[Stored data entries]

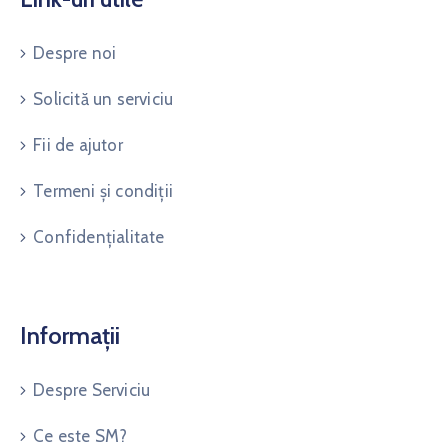
Despre noi
Solicită un serviciu
Fii de ajutor
Termeni și condiții
Confidențialitate
Informații
Despre Serviciu
Ce este SM?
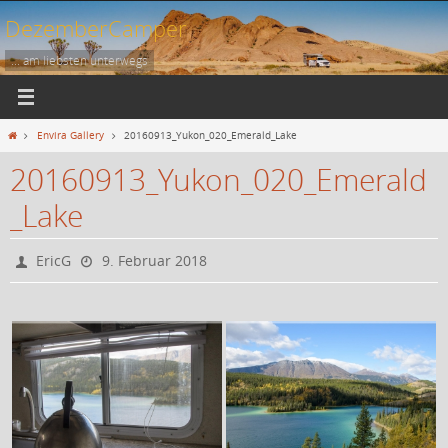
Zum
DezemberCamper
Inhalt
springen
... am liebsten unterwegs
Start
Envira Gallery
20160913_Yukon_020_Emerald_Lake
20160913_Yukon_020_Emerald
_Lake
EricG
9. Februar 2018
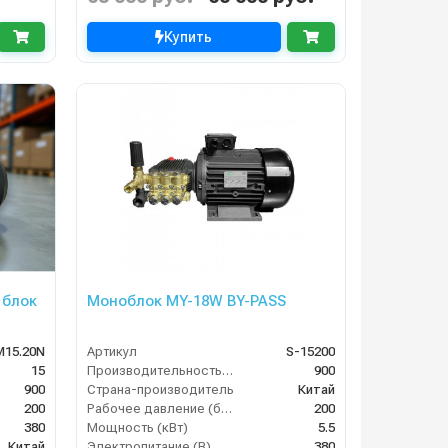
Купить
 блок
Моноблок MY-18W BY-PASS
M15.20N
Артикул
S-15200
15
Производительность (л/ч)
900
900
Страна-производитель
Китай
200
Рабочее давление (бар)
200
380
Мощность (кВт)
5.5
Китай
Электропитание (В)
380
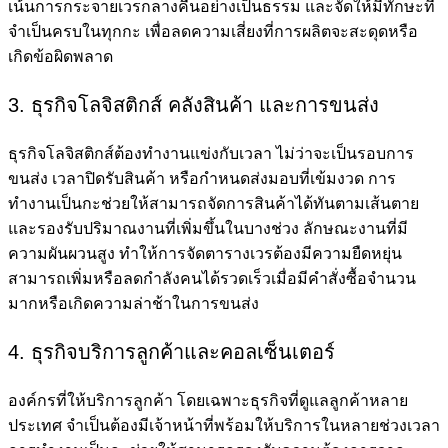
เน้นการกระจายเวรกลางคืนอย่างเป็นธรรม และจัดให้มีทักษะที่
จำเป็นครบในทุกกะ เพื่อลดความเสี่ยงที่การผลิตจะสะดุดหรือ
เกิดข้อผิดพลาด
3. ธุรกิจโลจิสติกส์ คลังสินค้า และการขนส่ง
ธุรกิจโลจิสติกส์ต้องทำงานแข่งกับเวลา ไม่ว่าจะเป็นรอบการ
ขนส่ง เวลาปิดรับสินค้า หรือกำหนดส่งมอบที่เข้มงวด การ
ทำงานเป็นกะช่วยให้สามารถจัดการสินค้าได้ทันตามเส้นตาย
และรองรับปริมาณงานที่เพิ่มขึ้นในบางช่วง ลักษณะงานที่มี
ความผันผวนสูง ทำให้การจัดตารางเวรต้องมีความยืดหยุ่น
สามารถเพิ่มหรือลดกำลังคนได้รวดเร็วเมื่อมีคำสั่งซื้อจำนวน
มากหรือเกิดความล่าช้าในการขนส่ง
4. ธุรกิจบริการลูกค้าและคอลเซ็นเตอร์
องค์กรที่ให้บริการลูกค้า โดยเฉพาะธุรกิจที่ดูแลลูกค้าหลาย
ประเทศ จำเป็นต้องมีเจ้าหน้าที่พร้อมให้บริการในหลายช่วงเวลา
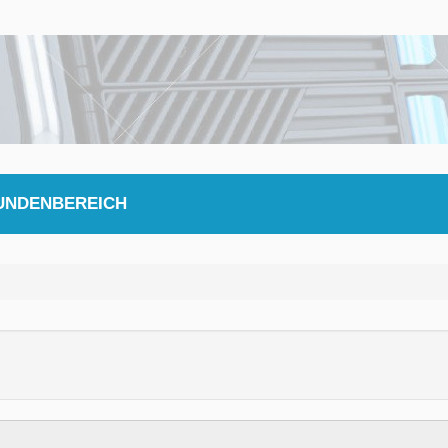
UNDENBEREICH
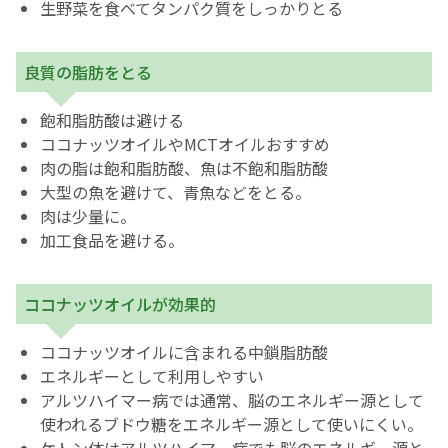
生野菜を食べてタンパク質をしっかりとる
良質の脂肪をとる
飽和脂肪酸は避ける
ココナッツオイルやMCTオイルおすすめ
肉の脂は飽和脂肪酸、魚は不飽和脂肪酸
大型の魚を避けて、青魚などをとる。
肉は少量に。
加工食品を避ける。
ココナッツオイルが効果的
ココナッツオイルに含まれる中鎖脂肪酸
エネルギーとして利用しやすい
アルツハイマー病では通常、脳のエネルギー源として
使われるブドウ糖をエネルギー源として使いにくい。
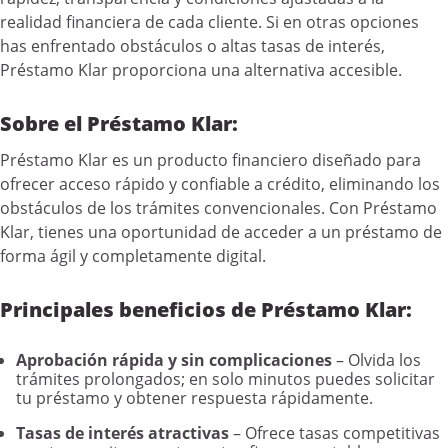
realidad financiera de cada cliente. Si en otras opciones
has enfrentado obstáculos o altas tasas de interés,
Préstamo Klar proporciona una alternativa accesible.
Sobre el Préstamo Klar:
Préstamo Klar es un producto financiero diseñado para
ofrecer acceso rápido y confiable a crédito, eliminando los
obstáculos de los trámites convencionales. Con Préstamo
Klar, tienes una oportunidad de acceder a un préstamo de
forma ágil y completamente digital.
Principales beneficios de Préstamo Klar:
Aprobación rápida y sin complicaciones
– Olvida los
trámites prolongados; en solo minutos puedes solicitar
tu préstamo y obtener respuesta rápidamente.
Tasas de interés atractivas
– Ofrece tasas competitivas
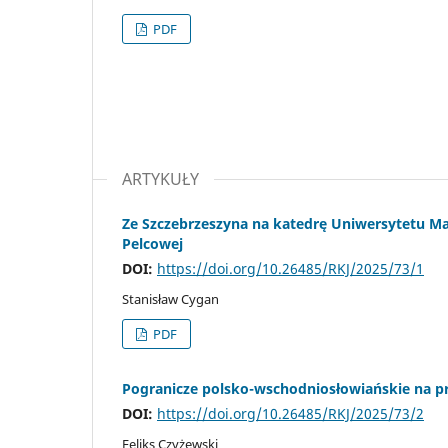
PDF
ARTYKUŁY
Ze Szczebrzeszyna na katedrę Uniwersytetu Mari
Pelcowej
DOI:
https://doi.org/10.26485/RKJ/2025/73/1
Stanisław Cygan
PDF
Pogranicze polsko-wschodniosłowiańskie na pr
DOI:
https://doi.org/10.26485/RKJ/2025/73/2
Feliks Czyżewski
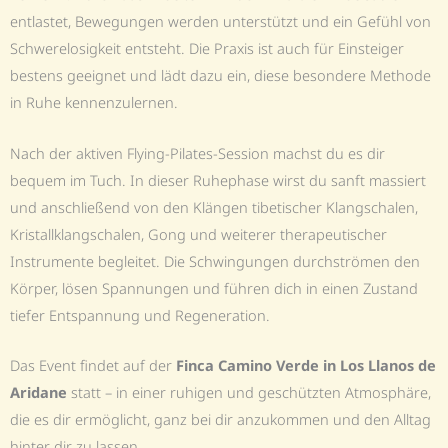
entlastet, Bewegungen werden unterstützt und ein Gefühl von
Schwerelosigkeit entsteht. Die Praxis ist auch für Einsteiger
bestens geeignet und lädt dazu ein, diese besondere Methode
in Ruhe kennenzulernen.
Nach der aktiven Flying-Pilates-Session machst du es dir
bequem im Tuch. In dieser Ruhephase wirst du sanft massiert
und anschließend von den Klängen tibetischer Klangschalen,
Kristallklangschalen, Gong und weiterer therapeutischer
Instrumente begleitet. Die Schwingungen durchströmen den
Körper, lösen Spannungen und führen dich in einen Zustand
tiefer Entspannung und Regeneration.
Das Event findet auf der
Finca Camino Verde in Los Llanos de
Aridane
statt – in einer ruhigen und geschützten Atmosphäre,
die es dir ermöglicht, ganz bei dir anzukommen und den Alltag
hinter dir zu lassen.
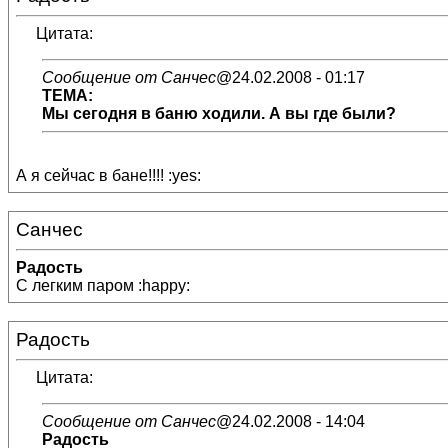
Цитата:
Сообщение от Санчес
@24.02.2008 - 01:17
ТЕМА:
Мы сегодня в баню ходили. А вы где были?
А я сейчас в бане!!!! :yes:
Санчес
Радость
С легким паром :happy:
Радость
Цитата:
Сообщение от Санчес
@24.02.2008 - 14:04
Радость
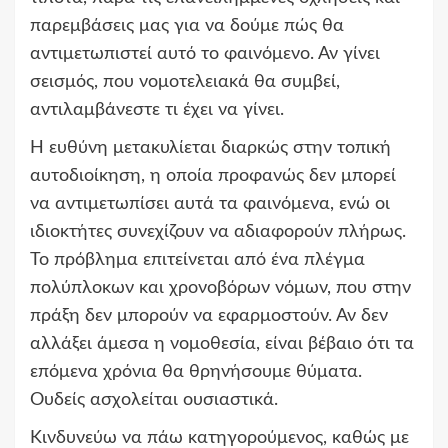
παρεμβάσεις μας για να δούμε πώς θα
αντιμετωπιστεί αυτό το φαινόμενο. Αν γίνει
σεισμός, που νομοτελειακά θα συμβεί,
αντιλαμβάνεστε τι έχει να γίνει.
Η ευθύνη μετακυλίεται διαρκώς στην τοπική
αυτοδιοίκηση, η οποία προφανώς δεν μπορεί
να αντιμετωπίσει αυτά τα φαινόμενα, ενώ οι
ιδιοκτήτες συνεχίζουν να αδιαφορούν πλήρως.
Το πρόβλημα επιτείνεται από ένα πλέγμα
πολύπλοκων και χρονοβόρων νόμων, που στην
πράξη δεν μπορούν να εφαρμοστούν. Αν δεν
αλλάξει άμεσα η νομοθεσία, είναι βέβαιο ότι τα
επόμενα χρόνια θα θρηνήσουμε θύματα.
Ουδείς ασχολείται ουσιαστικά.
Κινδυνεύω να πάω κατηγορούμενος, καθώς με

EXERCISE DESCRIPTION: Output the lines of the data exactly, starting at the first and ending with the line that has "ความผันผวนสูง ทำให้ก". Pictures are not part of it.

WRITTEN REPLY:
Despre noi
Solicită un serviciu
Fii de ajutor
Termeni și condiții
Confidențialitate
Informații
Despre Serviciu
Ce este SM?
Zum
DezemberCamper
Inhalt
springen
... am liebsten unterwegs
Start
Envira Gallery
20160913_Yukon_020_Emerald_Lake
20160913_Yukon_020_Emerald
_Lake
EricG
9. Februar 2018
Купить
 блок
Моноблок MY-18W BY-PASS
M15.20N
Артикул
S-15200
15
Производительность (л/ч)
900
900
Страна-производитель
Китай
200
Рабочее давление (бар)
200
380
Мощность (кВт)
5.5
Китай
Электропитание (В)
380
เน้นการกระจายเวรกลางคืนอย่างเป็นธรรม และจัดให้มีทักษะที่
จำเป็นครบในทุกกะ เพื่อลดความเสี่ยงที่การผลิตจะสะดุดหรือ
เกิดข้อผิดพลาด
3. ธุรกิจโลจิสติกส์ คลังสินค้า และการขนส่ง
ธุรกิจโลจิสติกส์ต้องทำงานแข่งกับเวลา ไม่ว่าจะเป็นรอบการ
ขนส่ง เวลาปิดรับสินค้า หรือกำหนดส่งมอบที่เข้มงวด การ
ทำงานเป็นกะช่วยให้สามารถจัดการสินค้าได้ทันตามเส้นตาย
และรองรับปริมาณงานที่เพิ่มขึ้นในบางช่วง ลักษณะงานที่มี
ความผันผวนสูง ทำให้การจัดตารางเวรต้องมีความยืดหยุ่น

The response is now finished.